DIRECTIONS: What you write must be the lines from the one holding "alen Parker" through the final line of the records below, reproduced exactly, minus the pictures.

SUPPLIED INFORMATION:
[Start of section]
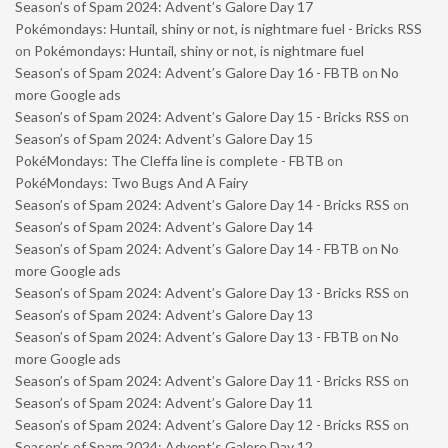
Season’s of Spam 2024: Advent’s Galore Day 17
Pokémondays: Huntail, shiny or not, is nightmare fuel - Bricks RSS
on
Pokémondays: Huntail, shiny or not, is nightmare fuel
Season’s of Spam 2024: Advent’s Galore Day 16 - FBTB
on
No
more Google ads
Season’s of Spam 2024: Advent’s Galore Day 15 - Bricks RSS
on
Season’s of Spam 2024: Advent’s Galore Day 15
PokéMondays: The Cleffa line is complete - FBTB
on
PokéMondays: Two Bugs And A Fairy
Season’s of Spam 2024: Advent’s Galore Day 14 - Bricks RSS
on
Season’s of Spam 2024: Advent’s Galore Day 14
Season’s of Spam 2024: Advent’s Galore Day 14 - FBTB
on
No
more Google ads
Season’s of Spam 2024: Advent’s Galore Day 13 - Bricks RSS
on
Season’s of Spam 2024: Advent’s Galore Day 13
Season’s of Spam 2024: Advent’s Galore Day 13 - FBTB
on
No
more Google ads
Season’s of Spam 2024: Advent’s Galore Day 11 - Bricks RSS
on
Season’s of Spam 2024: Advent’s Galore Day 11
Season’s of Spam 2024: Advent’s Galore Day 12 - Bricks RSS
on
Season’s of Spam 2024: Advent’s Galore Day 12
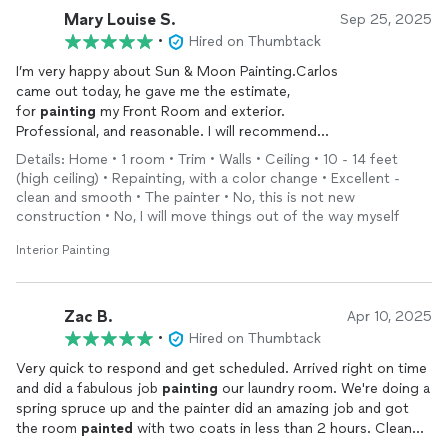
Mary Louise S.
Sep 25, 2025
•
Hired on Thumbtack
I’m very happy about Sun & Moon Painting.Carlos
came out today, he gave me the estimate,
for
painting
my Front Room and exterior.
Professional, and reasonable. I will recommend
this Company to my friends and family.
Details: Home • 1 room • Trim • Walls • Ceiling • 10 - 14 feet
Very satisfied.
(high ceiling) • Repainting, with a color change • Excellent -
clean and smooth • The painter • No, this is not new
construction • No, I will move things out of the way myself
Interior Painting
Zac B.
Apr 10, 2025
•
Hired on Thumbtack
Very quick to respond and get scheduled. Arrived right on time
and did a fabulous job
painting
our laundry room. We're doing a
spring spruce up and the painter did an amazing job and got
the room
painted
with two coats in less than 2 hours. Clean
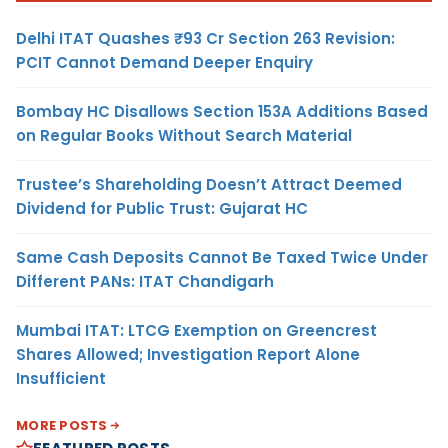
Delhi ITAT Quashes ₹93 Cr Section 263 Revision:
PCIT Cannot Demand Deeper Enquiry
Bombay HC Disallows Section 153A Additions Based
on Regular Books Without Search Material
Trustee’s Shareholding Doesn’t Attract Deemed
Dividend for Public Trust: Gujarat HC
Same Cash Deposits Cannot Be Taxed Twice Under
Different PANs: ITAT Chandigarh
Mumbai ITAT: LTCG Exemption on Greencrest
Shares Allowed; Investigation Report Alone
Insufficient
MORE POSTS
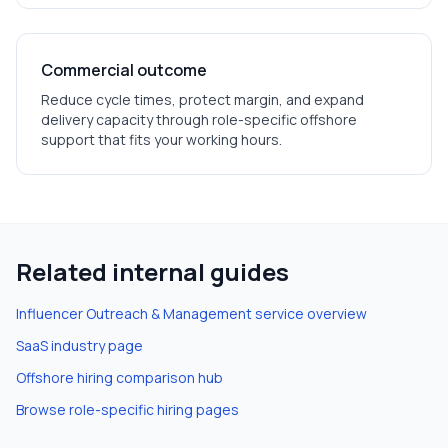
Commercial outcome
Reduce cycle times, protect margin, and expand
delivery capacity through role-specific offshore
support that fits your working hours.
Related internal guides
Influencer Outreach & Management
service overview
SaaS
industry page
Offshore hiring comparison hub
Browse role-specific hiring pages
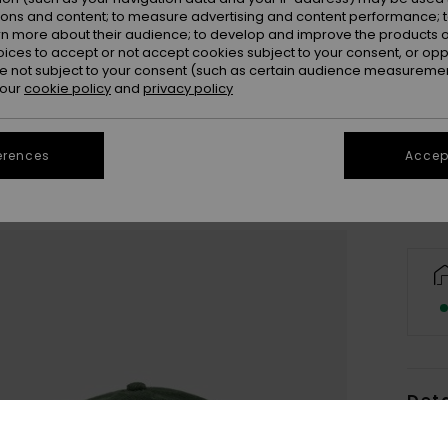
ions and content; to measure advertising and content performance; t
rn more about their audience; to develop and improve the products of
oices to accept or not accept cookies subject to your consent, or o
 not subject to your consent (such as certain audience measuremen
 our
cookie policy
and
privacy policy
Se
erences
Accept
Deta
Men G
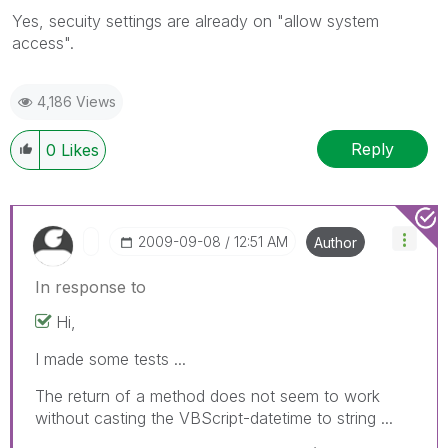
Yes, secuity settings are already on "allow system
access".
4,186 Views
Reply
0
Likes
‎2009-09-08
12:51 AM
Author
In response to
Hi,
I made some tests ...
The return of a method does not seem to work
without casting the VBScript-datetime to string ...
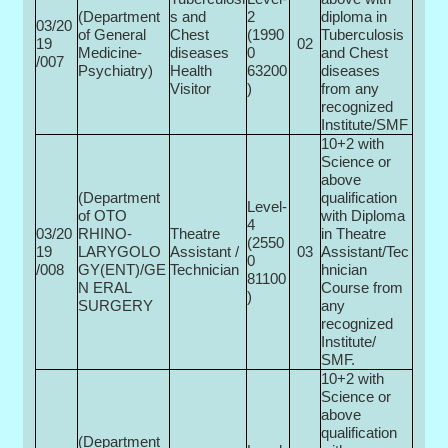
(Department
s and
2
diploma in
03/20
of General
Chest
(1990
Tuberculosis
19
02
Medicine-
diseases
0­
and Chest
/007
Psychiatry)
Health
63200
diseases
Visitor
)
from any
recognized
Institute/SMF
10+2 with
Science or
above
(Department
qualification
Level-
of OTO
with Diploma
4
03/20
RHINO-
Theatre
in Theatre
(2550
19
LARYGOLO
Assistant /
03
Assistant/Tec
0­
/008
GY(ENT)/GE
Technician
hnician
81100
N ERAL
Course from
)
SURGERY
any
recognized
Institute/
SMF.
10+2 with
Science or
above
qualification
(Department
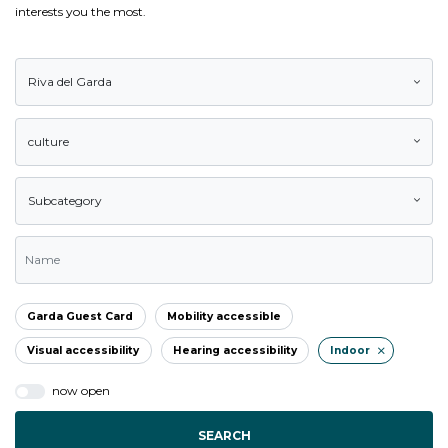
interests you the most.
Riva del Garda
culture
Subcategory
Garda Guest Card
Mobility accessible
Visual accessibility
Hearing accessibility
Indoor
now open
SEARCH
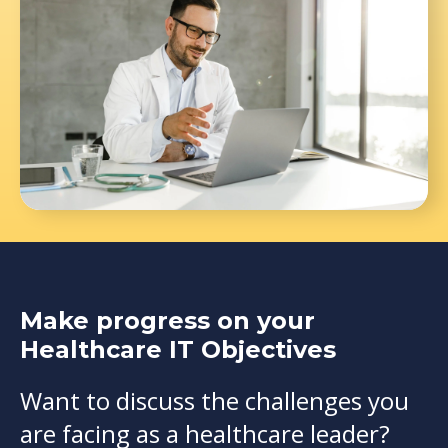
Make progress on your
Healthcare IT Objectives
Want to discuss the challenges you
are facing as a healthcare leader?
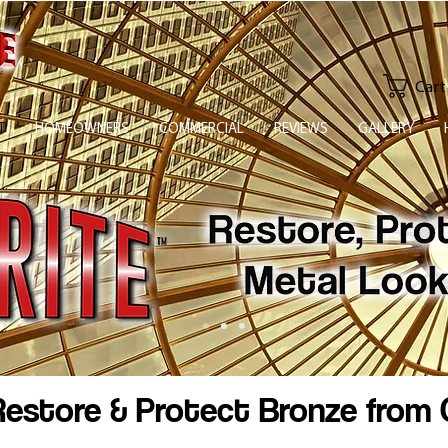
Cart
T
HOMEOWNERS
COMMERCIAL
REVIEWS
GALLERY
estore & Protect Bronze from 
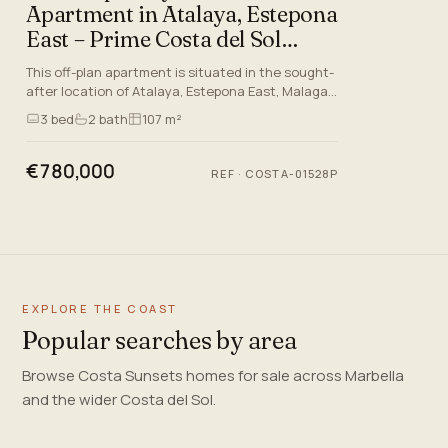
Apartment in Atalaya, Estepona
East – Prime Costa del Sol
Living
This off-plan apartment is situated in the sought-
after location of Atalaya, Estepona East, Malaga,
just minutes away from the glorious beaches and
3
bed
2
bath
107 m²
world-class…
€780,000
REF
·
COSTA-01528P
EXPLORE THE COAST
Popular searches by area
Browse Costa Sunsets homes for sale across Marbella
and the wider Costa del Sol.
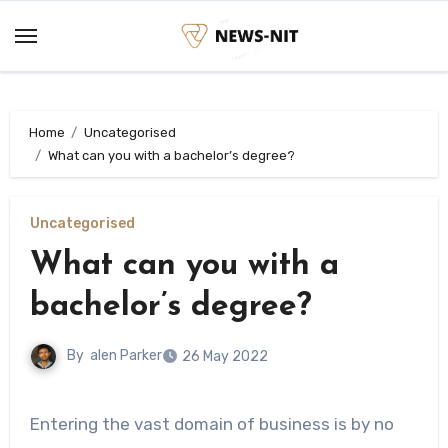
Skip
to
content
Home
Uncategorised
What can you with a bachelor’s degree?
Uncategorised
What can you with a
bachelor’s degree?
By
alen Parker
26 May 2022
Entering the vast domain of business is by no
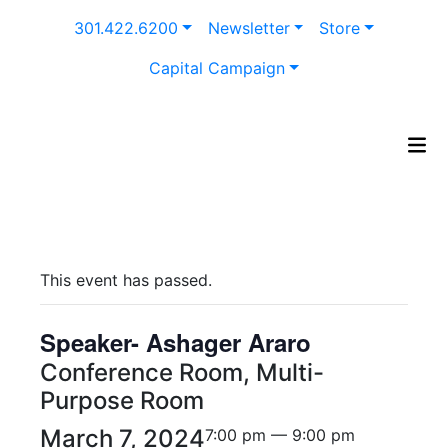
Skip
301.422.6200
Newsletter
Store
to
content
Capital Campaign
This event has passed.
Speaker- Ashager Araro
Conference Room, Multi-
Purpose Room
March 7, 2024
7:00 pm — 9:00 pm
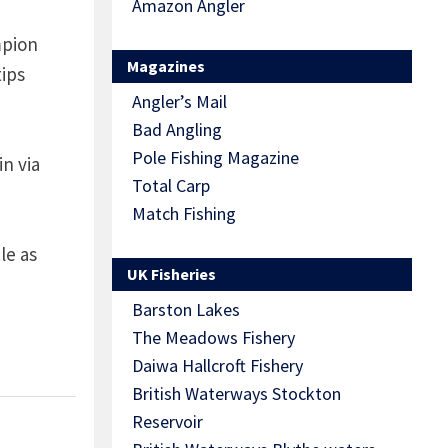
Amazon Angler
mpion
Magazines
tips
Angler’s Mail
Bad Angling
Pole Fishing Magazine
n via
Total Carp
Match Fishing
le as
UK Fisheries
Barston Lakes
The Meadows Fishery
Daiwa Hallcroft Fishery
British Waterways Stockton
Reservoir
[End of section]
WRITTEN REPLY:
alen Parker
26 May 2022
Entering the vast domain of business is by no
Skip
301.422.6200
Newsletter
Store
to
content
Capital Campaign
This event has passed.
Speaker- Ashager Araro
Conference Room, Multi-
Purpose Room
March 7, 2024
7:00 pm — 9:00 pm
Amazon Angler
mpion
Magazines
tips
Angler’s Mail
Bad Angling
Pole Fishing Magazine
n via
Total Carp
Match Fishing
le as
UK Fisheries
Barston Lakes
The Meadows Fishery
Daiwa Hallcroft Fishery
British Waterways Stockton
Reservoir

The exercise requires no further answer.